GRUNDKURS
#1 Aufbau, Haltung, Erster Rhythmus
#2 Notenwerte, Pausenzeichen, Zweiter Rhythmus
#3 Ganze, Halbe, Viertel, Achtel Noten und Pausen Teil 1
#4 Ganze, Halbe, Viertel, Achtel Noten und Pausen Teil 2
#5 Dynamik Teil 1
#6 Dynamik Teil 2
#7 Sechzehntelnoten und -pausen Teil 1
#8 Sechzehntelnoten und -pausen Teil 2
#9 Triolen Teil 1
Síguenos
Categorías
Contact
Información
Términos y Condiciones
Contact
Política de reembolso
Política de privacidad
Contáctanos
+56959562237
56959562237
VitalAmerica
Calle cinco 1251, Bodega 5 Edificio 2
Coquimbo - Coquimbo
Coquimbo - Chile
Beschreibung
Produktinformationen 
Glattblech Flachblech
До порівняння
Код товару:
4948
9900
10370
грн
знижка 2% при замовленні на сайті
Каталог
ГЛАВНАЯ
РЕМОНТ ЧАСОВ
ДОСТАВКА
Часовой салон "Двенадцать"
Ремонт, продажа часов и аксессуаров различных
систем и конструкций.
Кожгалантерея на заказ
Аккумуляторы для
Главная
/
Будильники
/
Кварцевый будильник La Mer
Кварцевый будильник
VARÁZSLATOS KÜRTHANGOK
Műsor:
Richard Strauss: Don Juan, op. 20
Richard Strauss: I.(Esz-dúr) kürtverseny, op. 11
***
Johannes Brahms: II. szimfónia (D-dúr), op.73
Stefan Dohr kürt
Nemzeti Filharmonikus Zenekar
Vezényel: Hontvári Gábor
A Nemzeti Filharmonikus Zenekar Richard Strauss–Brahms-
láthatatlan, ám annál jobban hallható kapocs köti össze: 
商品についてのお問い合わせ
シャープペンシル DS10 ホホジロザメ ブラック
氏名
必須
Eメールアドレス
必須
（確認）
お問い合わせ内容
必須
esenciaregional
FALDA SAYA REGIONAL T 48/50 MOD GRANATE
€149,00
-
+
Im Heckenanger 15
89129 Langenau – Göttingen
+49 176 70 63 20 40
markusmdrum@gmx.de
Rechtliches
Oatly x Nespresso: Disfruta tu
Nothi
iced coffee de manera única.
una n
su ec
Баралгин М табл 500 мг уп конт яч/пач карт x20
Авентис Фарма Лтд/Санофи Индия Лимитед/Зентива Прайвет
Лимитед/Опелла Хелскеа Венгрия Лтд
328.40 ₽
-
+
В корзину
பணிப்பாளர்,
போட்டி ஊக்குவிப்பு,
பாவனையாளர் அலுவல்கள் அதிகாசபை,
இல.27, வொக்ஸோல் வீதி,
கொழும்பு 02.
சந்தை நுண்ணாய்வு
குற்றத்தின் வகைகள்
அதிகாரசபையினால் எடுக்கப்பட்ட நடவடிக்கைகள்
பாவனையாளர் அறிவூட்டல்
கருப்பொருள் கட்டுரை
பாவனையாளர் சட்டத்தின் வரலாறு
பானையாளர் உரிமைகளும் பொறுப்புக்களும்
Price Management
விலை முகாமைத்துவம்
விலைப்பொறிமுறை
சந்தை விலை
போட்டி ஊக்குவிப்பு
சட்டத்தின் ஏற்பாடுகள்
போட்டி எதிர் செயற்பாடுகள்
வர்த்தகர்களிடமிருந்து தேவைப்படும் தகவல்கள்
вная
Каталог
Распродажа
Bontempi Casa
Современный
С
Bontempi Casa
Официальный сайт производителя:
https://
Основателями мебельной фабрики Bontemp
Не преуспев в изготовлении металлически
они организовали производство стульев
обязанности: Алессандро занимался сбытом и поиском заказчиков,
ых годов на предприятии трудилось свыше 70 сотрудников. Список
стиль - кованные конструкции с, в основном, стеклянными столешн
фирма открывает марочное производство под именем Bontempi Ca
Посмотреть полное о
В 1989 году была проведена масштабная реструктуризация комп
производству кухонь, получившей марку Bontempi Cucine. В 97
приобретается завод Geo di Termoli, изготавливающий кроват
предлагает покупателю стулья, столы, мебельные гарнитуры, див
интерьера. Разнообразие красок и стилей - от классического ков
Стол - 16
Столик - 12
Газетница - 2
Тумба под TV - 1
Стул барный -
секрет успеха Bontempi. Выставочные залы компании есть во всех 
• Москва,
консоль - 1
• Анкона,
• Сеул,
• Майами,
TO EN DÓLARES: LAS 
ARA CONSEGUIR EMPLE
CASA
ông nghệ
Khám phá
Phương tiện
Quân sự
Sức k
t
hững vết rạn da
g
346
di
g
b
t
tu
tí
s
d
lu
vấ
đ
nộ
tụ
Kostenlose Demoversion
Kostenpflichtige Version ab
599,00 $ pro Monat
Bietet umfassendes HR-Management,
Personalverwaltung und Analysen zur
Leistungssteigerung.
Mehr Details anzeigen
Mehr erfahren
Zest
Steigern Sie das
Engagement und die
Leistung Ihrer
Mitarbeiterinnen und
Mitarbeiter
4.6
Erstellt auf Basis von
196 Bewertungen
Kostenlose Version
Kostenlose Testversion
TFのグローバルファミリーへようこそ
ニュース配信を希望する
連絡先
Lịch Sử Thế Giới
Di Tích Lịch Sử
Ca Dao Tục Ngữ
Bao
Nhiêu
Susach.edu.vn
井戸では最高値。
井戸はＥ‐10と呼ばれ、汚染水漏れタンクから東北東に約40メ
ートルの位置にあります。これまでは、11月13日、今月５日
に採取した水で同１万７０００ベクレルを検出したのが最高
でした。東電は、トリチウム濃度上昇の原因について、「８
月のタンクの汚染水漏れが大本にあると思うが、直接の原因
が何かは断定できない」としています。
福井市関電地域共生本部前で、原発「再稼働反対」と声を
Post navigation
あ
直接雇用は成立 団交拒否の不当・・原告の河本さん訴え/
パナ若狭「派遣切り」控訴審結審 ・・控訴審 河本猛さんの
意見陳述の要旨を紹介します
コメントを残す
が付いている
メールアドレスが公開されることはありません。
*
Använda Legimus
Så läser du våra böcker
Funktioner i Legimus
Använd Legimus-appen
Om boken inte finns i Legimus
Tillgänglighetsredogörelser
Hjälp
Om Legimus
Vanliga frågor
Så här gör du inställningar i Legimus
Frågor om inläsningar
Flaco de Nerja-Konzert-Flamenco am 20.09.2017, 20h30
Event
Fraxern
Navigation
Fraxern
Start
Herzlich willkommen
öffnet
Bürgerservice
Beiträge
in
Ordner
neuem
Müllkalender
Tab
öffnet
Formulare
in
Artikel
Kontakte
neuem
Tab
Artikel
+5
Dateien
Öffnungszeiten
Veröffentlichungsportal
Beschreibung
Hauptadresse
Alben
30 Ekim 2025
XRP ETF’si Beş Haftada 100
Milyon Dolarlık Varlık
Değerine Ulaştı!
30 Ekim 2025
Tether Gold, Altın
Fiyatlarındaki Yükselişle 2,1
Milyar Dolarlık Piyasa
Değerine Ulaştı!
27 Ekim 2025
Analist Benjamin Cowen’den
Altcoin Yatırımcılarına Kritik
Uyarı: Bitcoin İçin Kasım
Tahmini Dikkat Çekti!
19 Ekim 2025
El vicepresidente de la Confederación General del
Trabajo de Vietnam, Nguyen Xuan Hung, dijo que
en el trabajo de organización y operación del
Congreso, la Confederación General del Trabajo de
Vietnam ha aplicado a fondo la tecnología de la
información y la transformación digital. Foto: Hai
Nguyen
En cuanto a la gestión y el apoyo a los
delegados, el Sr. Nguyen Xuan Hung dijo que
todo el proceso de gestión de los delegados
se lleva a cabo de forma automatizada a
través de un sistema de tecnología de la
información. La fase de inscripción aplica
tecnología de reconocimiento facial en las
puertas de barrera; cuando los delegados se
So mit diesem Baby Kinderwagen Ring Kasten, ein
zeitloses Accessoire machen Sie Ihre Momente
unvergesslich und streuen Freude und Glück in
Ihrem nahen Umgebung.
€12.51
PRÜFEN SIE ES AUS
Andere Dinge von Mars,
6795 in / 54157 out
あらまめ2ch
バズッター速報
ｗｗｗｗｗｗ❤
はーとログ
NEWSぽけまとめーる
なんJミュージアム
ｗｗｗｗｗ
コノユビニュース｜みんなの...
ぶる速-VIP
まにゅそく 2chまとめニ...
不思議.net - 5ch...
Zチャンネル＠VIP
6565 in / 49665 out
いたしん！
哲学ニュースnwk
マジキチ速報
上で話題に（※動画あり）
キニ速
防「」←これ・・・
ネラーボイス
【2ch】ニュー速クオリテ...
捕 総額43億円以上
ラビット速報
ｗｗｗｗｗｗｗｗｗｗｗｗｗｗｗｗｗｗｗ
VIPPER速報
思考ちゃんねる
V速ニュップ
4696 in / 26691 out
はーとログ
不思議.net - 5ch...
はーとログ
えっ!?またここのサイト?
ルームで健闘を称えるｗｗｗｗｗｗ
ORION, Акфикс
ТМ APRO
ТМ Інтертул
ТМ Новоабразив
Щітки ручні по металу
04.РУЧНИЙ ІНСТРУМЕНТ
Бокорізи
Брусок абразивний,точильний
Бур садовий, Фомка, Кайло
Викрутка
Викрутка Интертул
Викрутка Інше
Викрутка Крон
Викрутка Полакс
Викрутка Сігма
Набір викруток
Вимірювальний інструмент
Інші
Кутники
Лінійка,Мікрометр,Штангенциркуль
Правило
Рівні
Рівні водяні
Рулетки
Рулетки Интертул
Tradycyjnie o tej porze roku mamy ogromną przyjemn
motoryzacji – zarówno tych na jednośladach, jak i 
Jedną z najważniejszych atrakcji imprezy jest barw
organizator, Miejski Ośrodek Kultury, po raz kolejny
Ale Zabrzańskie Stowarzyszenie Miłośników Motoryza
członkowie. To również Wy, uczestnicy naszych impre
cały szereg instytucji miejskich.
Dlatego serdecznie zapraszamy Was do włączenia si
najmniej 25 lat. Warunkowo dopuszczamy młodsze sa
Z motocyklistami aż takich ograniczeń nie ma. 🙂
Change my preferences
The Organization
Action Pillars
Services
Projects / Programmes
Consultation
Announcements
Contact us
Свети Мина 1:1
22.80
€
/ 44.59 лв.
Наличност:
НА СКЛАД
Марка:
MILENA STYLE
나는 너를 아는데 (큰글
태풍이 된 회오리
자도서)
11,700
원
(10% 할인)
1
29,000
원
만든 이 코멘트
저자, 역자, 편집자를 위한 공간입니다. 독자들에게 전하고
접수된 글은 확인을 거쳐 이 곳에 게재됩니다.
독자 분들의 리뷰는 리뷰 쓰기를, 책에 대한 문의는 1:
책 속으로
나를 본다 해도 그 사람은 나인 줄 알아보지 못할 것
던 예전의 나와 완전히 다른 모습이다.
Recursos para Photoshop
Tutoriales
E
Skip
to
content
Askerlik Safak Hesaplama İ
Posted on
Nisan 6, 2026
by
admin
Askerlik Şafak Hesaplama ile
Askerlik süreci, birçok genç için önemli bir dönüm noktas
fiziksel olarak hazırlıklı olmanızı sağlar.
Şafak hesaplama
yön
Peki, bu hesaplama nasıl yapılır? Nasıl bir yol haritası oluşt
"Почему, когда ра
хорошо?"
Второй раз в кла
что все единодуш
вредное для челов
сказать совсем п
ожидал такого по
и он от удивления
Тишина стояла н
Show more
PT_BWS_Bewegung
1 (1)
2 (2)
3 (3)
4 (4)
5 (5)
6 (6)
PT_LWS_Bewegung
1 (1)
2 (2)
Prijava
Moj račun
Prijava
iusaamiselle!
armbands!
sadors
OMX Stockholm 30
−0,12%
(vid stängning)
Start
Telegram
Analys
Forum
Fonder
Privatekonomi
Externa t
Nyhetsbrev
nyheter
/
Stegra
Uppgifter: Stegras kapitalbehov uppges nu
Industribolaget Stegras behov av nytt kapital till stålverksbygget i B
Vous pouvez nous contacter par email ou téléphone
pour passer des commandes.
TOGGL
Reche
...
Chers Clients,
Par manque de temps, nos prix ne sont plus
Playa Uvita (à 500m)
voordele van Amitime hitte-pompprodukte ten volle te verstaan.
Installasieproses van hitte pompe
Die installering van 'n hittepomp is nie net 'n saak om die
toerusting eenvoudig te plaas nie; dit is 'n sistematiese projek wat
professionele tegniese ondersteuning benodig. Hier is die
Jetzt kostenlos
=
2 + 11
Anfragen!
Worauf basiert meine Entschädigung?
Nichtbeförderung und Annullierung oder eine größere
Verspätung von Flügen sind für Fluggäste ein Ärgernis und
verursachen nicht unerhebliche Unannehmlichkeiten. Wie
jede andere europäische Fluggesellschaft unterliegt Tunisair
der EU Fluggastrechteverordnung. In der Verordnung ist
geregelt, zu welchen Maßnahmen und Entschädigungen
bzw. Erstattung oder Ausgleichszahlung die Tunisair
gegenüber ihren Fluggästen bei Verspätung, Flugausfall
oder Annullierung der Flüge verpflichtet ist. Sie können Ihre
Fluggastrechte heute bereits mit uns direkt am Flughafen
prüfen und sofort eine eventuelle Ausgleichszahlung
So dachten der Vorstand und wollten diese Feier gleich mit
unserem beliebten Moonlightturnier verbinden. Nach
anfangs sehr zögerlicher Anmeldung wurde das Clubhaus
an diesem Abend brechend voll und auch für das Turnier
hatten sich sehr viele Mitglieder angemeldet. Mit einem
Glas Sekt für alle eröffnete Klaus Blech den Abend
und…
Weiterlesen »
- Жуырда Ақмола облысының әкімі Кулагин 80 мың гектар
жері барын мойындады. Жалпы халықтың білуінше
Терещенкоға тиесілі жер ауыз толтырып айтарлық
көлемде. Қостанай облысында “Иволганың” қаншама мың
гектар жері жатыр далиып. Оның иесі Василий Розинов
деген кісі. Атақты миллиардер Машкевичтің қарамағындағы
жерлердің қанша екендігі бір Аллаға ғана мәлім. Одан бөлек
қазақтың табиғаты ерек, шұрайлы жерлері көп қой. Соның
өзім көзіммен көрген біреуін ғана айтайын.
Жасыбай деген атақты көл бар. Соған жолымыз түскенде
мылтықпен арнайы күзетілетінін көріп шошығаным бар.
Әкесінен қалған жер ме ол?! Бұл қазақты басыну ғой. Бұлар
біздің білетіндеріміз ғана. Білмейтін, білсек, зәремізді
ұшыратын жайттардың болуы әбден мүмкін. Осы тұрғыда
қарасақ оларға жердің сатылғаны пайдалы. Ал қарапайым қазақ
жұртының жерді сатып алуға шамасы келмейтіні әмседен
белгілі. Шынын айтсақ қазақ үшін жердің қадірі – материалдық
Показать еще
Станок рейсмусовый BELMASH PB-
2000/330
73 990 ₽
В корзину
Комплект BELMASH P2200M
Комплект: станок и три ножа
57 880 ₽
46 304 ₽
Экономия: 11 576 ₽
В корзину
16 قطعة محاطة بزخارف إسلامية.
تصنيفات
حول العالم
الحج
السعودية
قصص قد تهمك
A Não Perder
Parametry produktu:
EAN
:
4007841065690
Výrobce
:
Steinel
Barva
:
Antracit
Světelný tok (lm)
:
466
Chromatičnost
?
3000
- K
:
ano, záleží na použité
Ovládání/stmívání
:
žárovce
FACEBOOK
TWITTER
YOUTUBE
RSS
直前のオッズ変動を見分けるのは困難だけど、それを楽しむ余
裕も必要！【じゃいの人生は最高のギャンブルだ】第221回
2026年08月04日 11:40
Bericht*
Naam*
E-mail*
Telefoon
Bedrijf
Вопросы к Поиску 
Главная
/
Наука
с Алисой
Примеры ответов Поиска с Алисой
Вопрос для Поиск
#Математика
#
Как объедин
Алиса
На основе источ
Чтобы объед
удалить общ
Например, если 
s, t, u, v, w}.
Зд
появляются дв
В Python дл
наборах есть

——

The lines above may hold the string "Política". Say how many do, and give only that number.

Result of this task
2